Editors’ note: Celes Tisdale was teaching English at the State University College of Buffalo when the Attica Uprising took place in September 1971. Eight months later, he began teaching creative writing workshops at Attica Correctional Facility. For three years (1972–75), he met weekly with his Attica class. Many of his students there had been present for the uprising and continued to struggle with the physical and psychological injuries they had received during it. In 1974 Tisdale was able to publish a collection of their poetry, Betcha Ain’t: Poems from Attica. In November, Duke University Press reissued the book as When the Smoke Cleared: Attica Prison Poems and Journal. The new edition includes poems that hadn’t made it into Betcha Ain’t, as well as excerpts from Tisdale’s journals and a new introduction by Mark Nowak. The four poems below are excerpted from this reimagined collection.
Sept. 13 by Christopher Sutherland Let the drums roll Give the first command That puts us in the ground R-E-A-D-Y ! We stiffen our shoulders Hold our heads up high Let the world take note That proud, black men Are here about to die A-A-A-I-M ! If our actions Cause brothers and sisters to unite As we die, In their fighting spirits we live. So let the drums roll And damn that final order that puts us in The ground . . . F-I-R-E !
Formula for Attica Repeats by Mshaka (Willie Monroe) . . . . . and when the smoke cleared they came aluminum paid lovers from Rock/The/Terrible, refuser of S.O.S. Collect Calls, Executioner. They came tearless tremblers, apologetic grin factories that breathed Kool smoke-rings and state-prepared speeches. They came like so many unfeeling fingers groping without touching the 43 dead men who listened . . . threatening to rise again. . . .
Just Another Page (September 13, 1972) by John Lee Norris A year later And it’s just another page And the only thing they do right is wrong And Attica is a maggot-minded black blood sucker And the only thing they do right is wrong And another page of history is written in black blood And old black mamas pay taxes to buy guns that killed their sons And the consequence of being free . . . is death And your sympathy and tears always come too late And the only thing they do right is wrong And it’s just another page.
“The Death of Bang-Bang Charlie” by Harold E. Packwood Bang-Bang Charlie— Was a mean son-of-a-bitch; Notched his gun on weekends, Killed—Monday to Friday, Eight hours a day. A sky-blue gunfighter Straight from Dodge City Or some upstate cornfield, Riding his Ford Mustang. Badge gleaming from his hat Like a mod Wyatt Earp, Totin’ his Colt .45 Hickory Stick And chewin’ Beech-Nut Bubblegum. Rode into town on Festival Day Shootin’ meanies at the crowd, His pink mouth lost in a snarl-dripping water, ’Cause he wanted some fried chicken too.

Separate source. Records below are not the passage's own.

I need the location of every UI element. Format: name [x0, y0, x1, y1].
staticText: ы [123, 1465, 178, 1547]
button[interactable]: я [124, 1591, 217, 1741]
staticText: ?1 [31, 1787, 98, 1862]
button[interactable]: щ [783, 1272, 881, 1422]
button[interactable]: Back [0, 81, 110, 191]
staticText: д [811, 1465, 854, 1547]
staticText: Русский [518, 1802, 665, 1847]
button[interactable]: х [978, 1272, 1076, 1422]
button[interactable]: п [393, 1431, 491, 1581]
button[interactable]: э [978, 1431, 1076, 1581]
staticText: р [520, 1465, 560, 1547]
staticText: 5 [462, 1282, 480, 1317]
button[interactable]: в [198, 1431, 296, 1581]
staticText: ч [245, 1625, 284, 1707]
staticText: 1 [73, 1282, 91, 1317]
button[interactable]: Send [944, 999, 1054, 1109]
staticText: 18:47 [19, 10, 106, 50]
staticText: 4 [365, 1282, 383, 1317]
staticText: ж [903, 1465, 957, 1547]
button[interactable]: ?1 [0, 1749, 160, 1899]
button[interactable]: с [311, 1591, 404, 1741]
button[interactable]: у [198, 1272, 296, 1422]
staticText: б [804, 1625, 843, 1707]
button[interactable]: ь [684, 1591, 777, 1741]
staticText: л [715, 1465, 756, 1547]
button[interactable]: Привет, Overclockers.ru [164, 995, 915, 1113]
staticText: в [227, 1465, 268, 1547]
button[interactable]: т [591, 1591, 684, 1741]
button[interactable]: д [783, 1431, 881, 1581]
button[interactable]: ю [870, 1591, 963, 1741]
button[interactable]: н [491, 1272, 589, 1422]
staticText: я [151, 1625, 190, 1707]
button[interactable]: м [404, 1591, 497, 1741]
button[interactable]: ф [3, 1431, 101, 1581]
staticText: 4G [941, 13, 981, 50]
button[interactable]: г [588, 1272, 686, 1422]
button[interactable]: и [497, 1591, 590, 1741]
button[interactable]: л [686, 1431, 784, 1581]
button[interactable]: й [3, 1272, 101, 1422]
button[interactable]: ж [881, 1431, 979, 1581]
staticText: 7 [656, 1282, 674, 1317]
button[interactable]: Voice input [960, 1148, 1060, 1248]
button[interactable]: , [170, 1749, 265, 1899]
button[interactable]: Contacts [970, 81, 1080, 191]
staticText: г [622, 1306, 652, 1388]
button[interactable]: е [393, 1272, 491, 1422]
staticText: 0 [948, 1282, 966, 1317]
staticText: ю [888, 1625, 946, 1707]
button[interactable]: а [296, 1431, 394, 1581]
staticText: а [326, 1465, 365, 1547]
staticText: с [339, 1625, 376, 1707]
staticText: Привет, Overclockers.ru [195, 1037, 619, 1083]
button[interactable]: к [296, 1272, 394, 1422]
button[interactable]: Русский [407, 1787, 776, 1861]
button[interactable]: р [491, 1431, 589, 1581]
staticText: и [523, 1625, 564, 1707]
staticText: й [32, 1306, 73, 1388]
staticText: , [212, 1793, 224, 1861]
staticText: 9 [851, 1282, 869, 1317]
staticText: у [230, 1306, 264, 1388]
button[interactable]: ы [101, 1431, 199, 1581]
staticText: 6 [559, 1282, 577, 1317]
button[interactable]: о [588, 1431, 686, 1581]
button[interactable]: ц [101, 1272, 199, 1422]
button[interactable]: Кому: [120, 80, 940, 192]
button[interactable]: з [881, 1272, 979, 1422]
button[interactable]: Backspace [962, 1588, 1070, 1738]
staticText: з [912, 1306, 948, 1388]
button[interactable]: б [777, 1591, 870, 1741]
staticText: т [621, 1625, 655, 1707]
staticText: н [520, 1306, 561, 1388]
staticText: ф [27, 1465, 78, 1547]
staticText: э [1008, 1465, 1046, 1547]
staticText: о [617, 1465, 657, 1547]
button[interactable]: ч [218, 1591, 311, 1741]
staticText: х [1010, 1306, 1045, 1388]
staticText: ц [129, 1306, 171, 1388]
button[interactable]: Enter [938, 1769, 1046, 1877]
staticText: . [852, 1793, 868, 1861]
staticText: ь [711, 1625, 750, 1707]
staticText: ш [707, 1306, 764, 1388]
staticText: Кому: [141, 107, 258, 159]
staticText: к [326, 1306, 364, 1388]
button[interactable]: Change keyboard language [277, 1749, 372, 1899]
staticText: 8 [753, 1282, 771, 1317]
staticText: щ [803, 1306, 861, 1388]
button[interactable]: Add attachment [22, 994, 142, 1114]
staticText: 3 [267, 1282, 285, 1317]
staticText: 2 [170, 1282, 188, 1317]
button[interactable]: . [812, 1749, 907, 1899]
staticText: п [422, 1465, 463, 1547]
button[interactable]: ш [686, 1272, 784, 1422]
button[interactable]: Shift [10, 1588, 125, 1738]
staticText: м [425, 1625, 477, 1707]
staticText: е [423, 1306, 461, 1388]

Reached for his gun When six strangers came to town, Black faces and power signs, Lookin’ like they been frownin’ since birth. Opened their cases and pulled out their killing machines Shining in the sunlight, And the crowd roared To hear the bullets fly. The Black sounds echoed and laughed, Cried—screamed—killing us all To be born again; Then Archie Shepp drew his Soprano Sax, And Bang-Bang Charlie had a heart attack.